- Task description: The lines to return are those from the line holding "0.1008153029515465" through the last line of the entries below, both included, written exactly and without pictures.

*** Opening of Provided entries ***

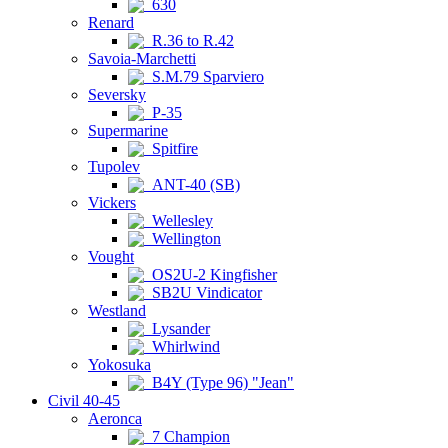
630
Renard
R.36 to R.42
Savoia-Marchetti
S.M.79 Sparviero
Seversky
P-35
Supermarine
Spitfire
Tupolev
ANT-40 (SB)
Vickers
Wellesley
Wellington
Vought
OS2U-2 Kingfisher
SB2U Vindicator
Westland
Lysander
Whirlwind
Yokosuka
B4Y (Type 96) "Jean"
Civil 40-45
Aeronca
7 Champion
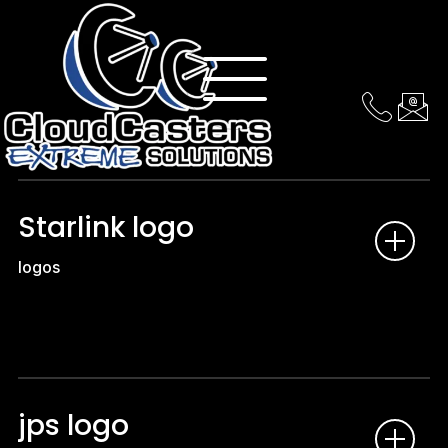
logos
Starlink logo
logos
jps logo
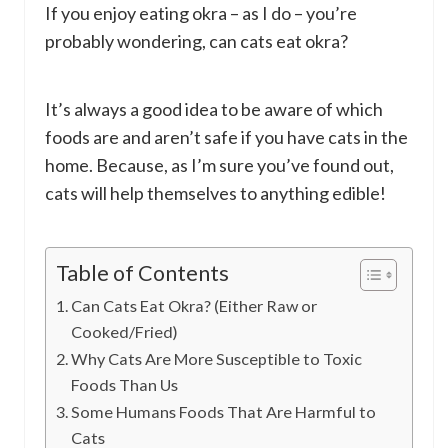
If you enjoy eating okra – as I do – you’re
probably wondering, can cats eat okra?
It’s always a good idea to be aware of which
foods are and aren’t safe if you have cats in the
home. Because, as I’m sure you’ve found out,
cats will help themselves to anything edible!
Table of Contents
Can Cats Eat Okra? (Either Raw or
Cooked/Fried)
Why Cats Are More Susceptible to Toxic
Foods Than Us
Some Humans Foods That Are Harmful to
Cats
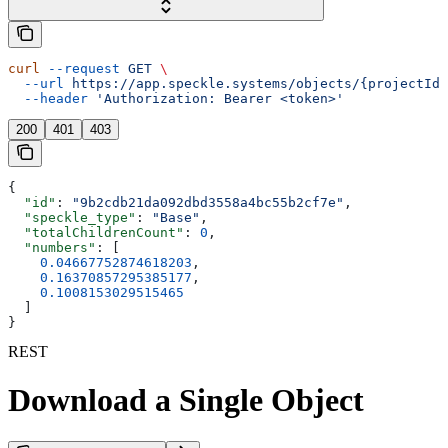
curl
 --request
 GET
 \
  --url
 https://app.speckle.systems/objects/{projectId}
  --header
 'Authorization: Bearer <token>'
200
401
403
{
  "id"
: 
"9b2cdb21da092dbd3558a4bc55b2cf7e"
,
  "speckle_type"
: 
"Base"
,
  "totalChildrenCount"
: 
0
,
  "numbers"
: [
    0.04667752874618203
,
    0.16370857295385177
,
    0.1008153029515465
  ]
}
REST
Download a Single Object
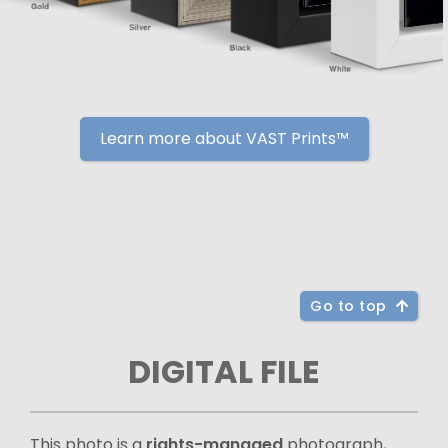
Learn more about VAST Prints™
Go to top
DIGITAL FILE
This photo is a
rights-managed
photograph,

*** Close of Provided entries ***

- Result below:
    0.1008153029515465
  ]
}
REST
Download a Single Object
Learn more about VAST Prints™
Go to top
DIGITAL FILE
This photo is a
rights-managed
photograph,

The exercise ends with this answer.